His songs, such as The Outback Club, Hat Town, and She’s My Ute, have become anthems for a certain idea of life in the outback.

Kernaghan says that will always be a big part of Australia, despite the country’s overwhelmingly urban population.

“The authenticity of it all, the genuineness of people and the willingness to help each other out when things are tough … It’s the Australian way really.”

During the millennium drought, the 2008 Australian of the Year spent two years touring to raise money for stricken country towns.

“A lot of people have no idea just how hard it is for anybody living in those remote parts of the country, just getting by on the basics,” he said.

The country star had to cancel three national tours due to the coronavirus pandemic, and Boy from the Bush was shot during the months he was unable to perform live.

It became a chance to go through the archives and uncover footage from old shows.

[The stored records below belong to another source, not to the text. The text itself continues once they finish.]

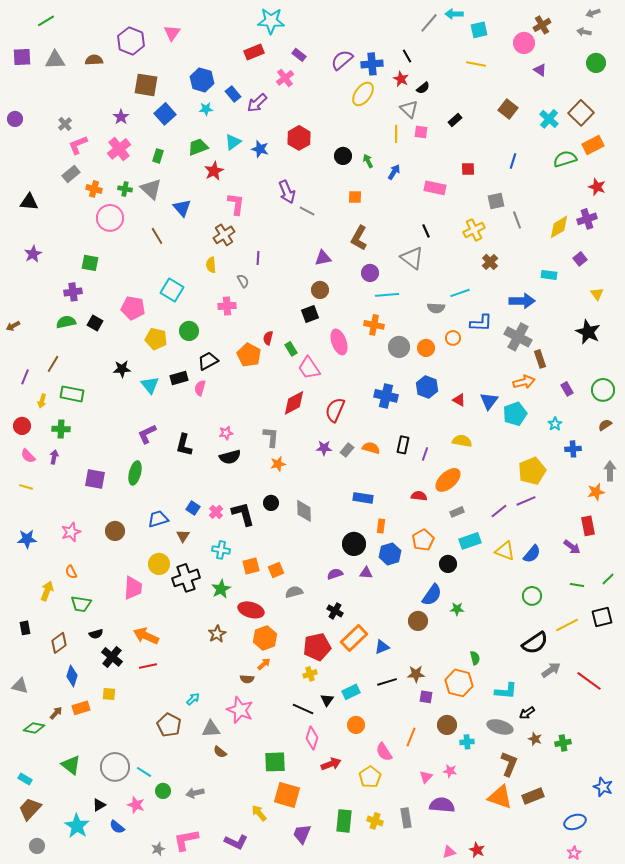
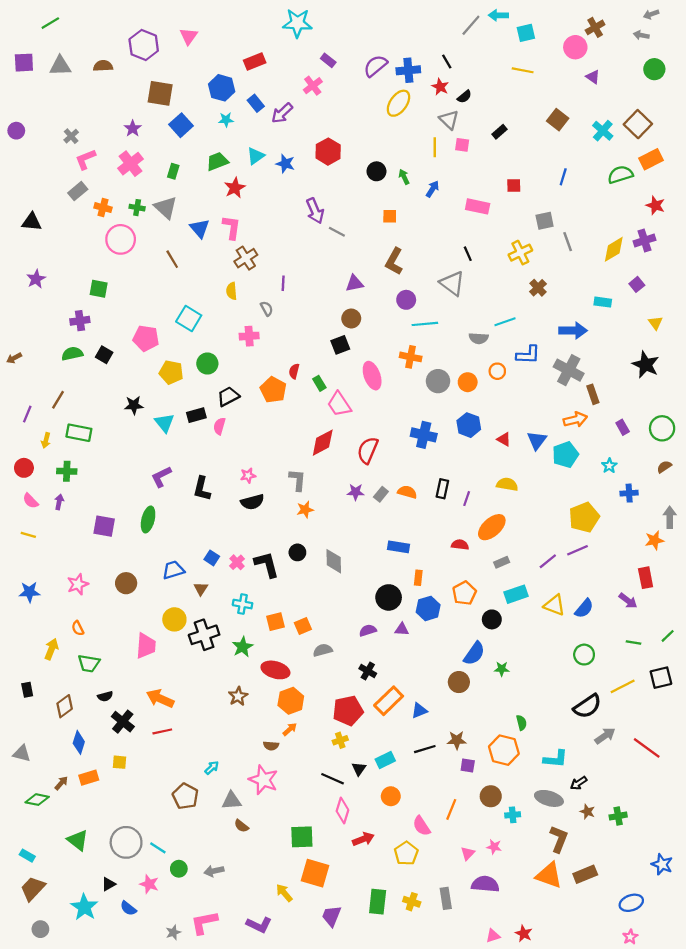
red rectangle: (254, 52) -> (255, 61), moved
pink L-shape: (236, 204) -> (232, 227), moved

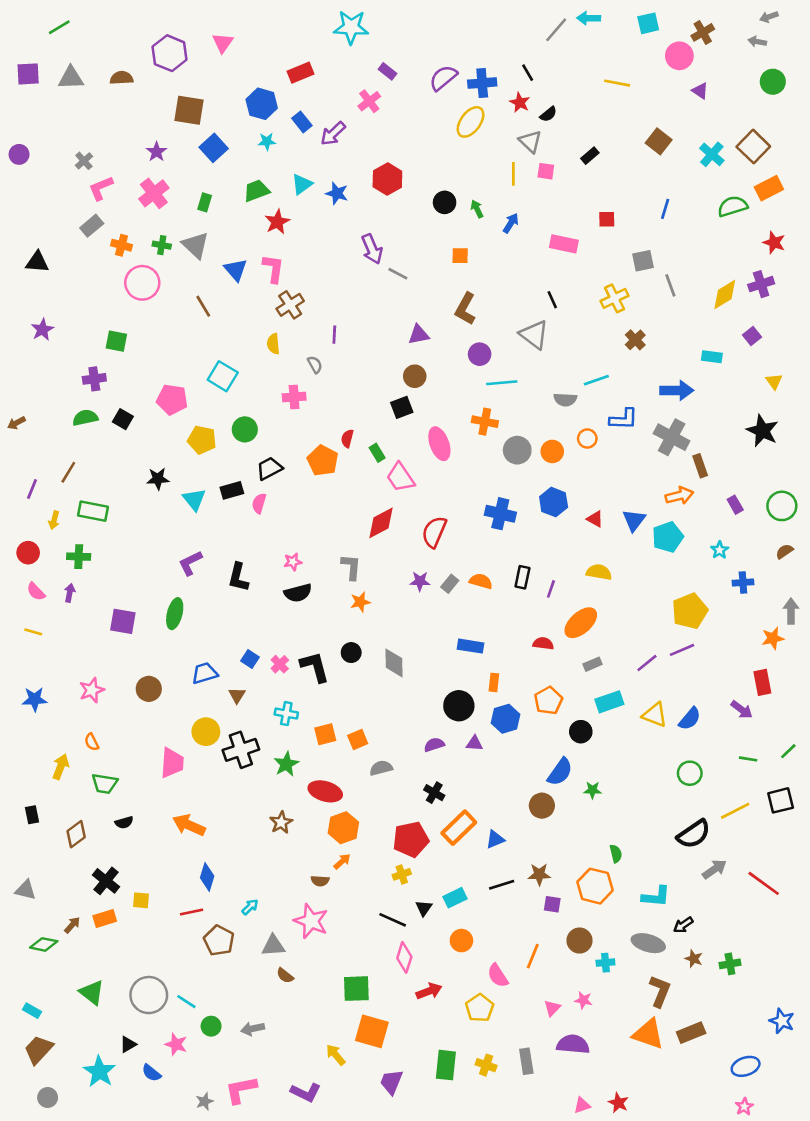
cyan square: (526, 33) -> (648, 23), moved
black cross: (123, 722) -> (106, 881), moved
red line: (162, 731) -> (192, 912), moved
blue diamond: (79, 742) -> (207, 877), moved

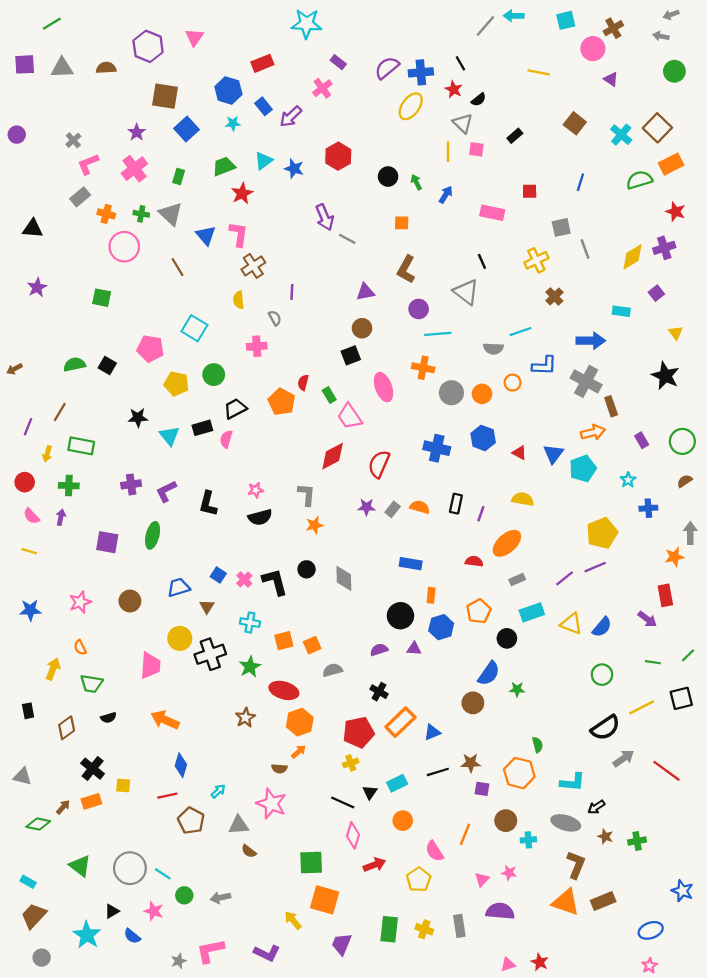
purple cross: (94, 379) -> (131, 484), moved

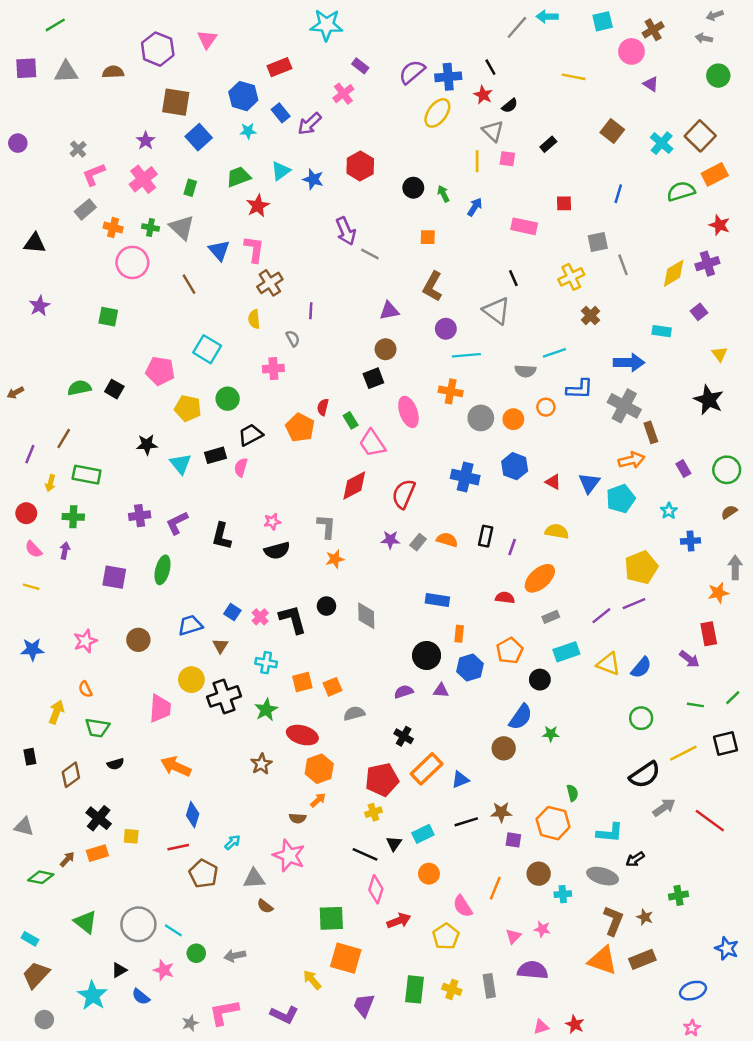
brown star: (605, 836) -> (645, 917), moved

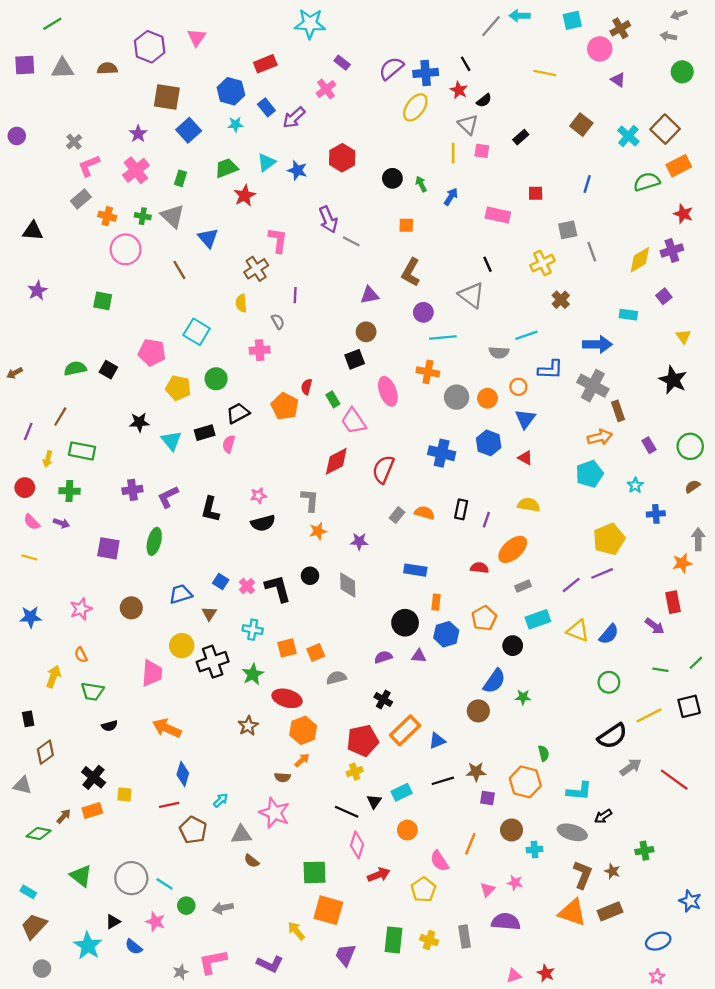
pink L-shape: (254, 249) -> (278, 240), moved
blue triangle: (589, 483) -> (525, 419), moved
purple star: (390, 540) -> (359, 541), moved
purple arrow: (65, 551) -> (61, 523), turned 98
brown diamond: (71, 775) -> (45, 752), moved

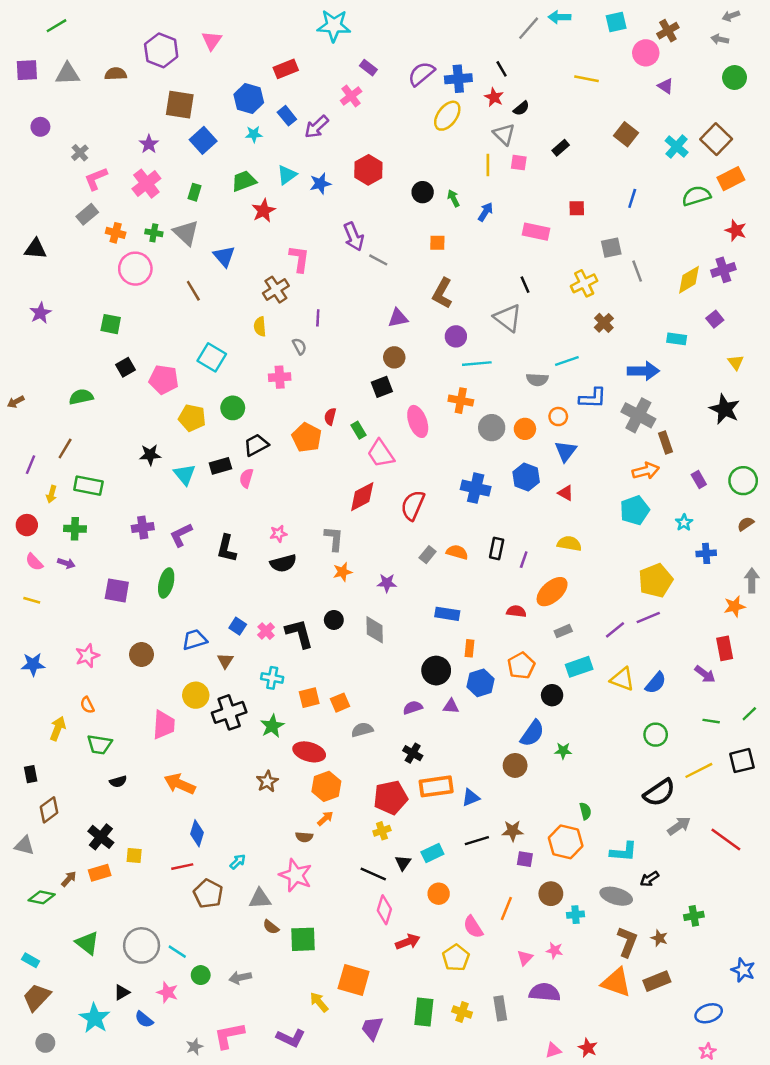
purple circle: (17, 136) -> (40, 127), moved
blue star: (297, 170) -> (320, 184), turned -30
black square: (108, 370) -> (125, 367), moved, turned 30
orange rectangle: (405, 730) -> (436, 786), turned 36
green square: (315, 872) -> (303, 939), moved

Things have certainly changed since he was on the road with fellow country legend James Blundell in the 1990s.

“It was pandemonium on the road, stage invasions, dressing room invasions, motel room invasions … no holds barred, we had a lot of fun.”

Back then, there was nothing stopping him from firing flames out of the end of his guitar during a show.

After the documentary is released on July 28, Kernaghan will play at more big events such as the Gympie muster in August.

He finds his property in southeast Queensland an antidote to the adrenaline of live shows.

“It’s great to be a part of all of that, but it’s also really good to just knock back a coldie somewhere out in the bush,” he laughs.

No prizes for guessing how he’ll get there.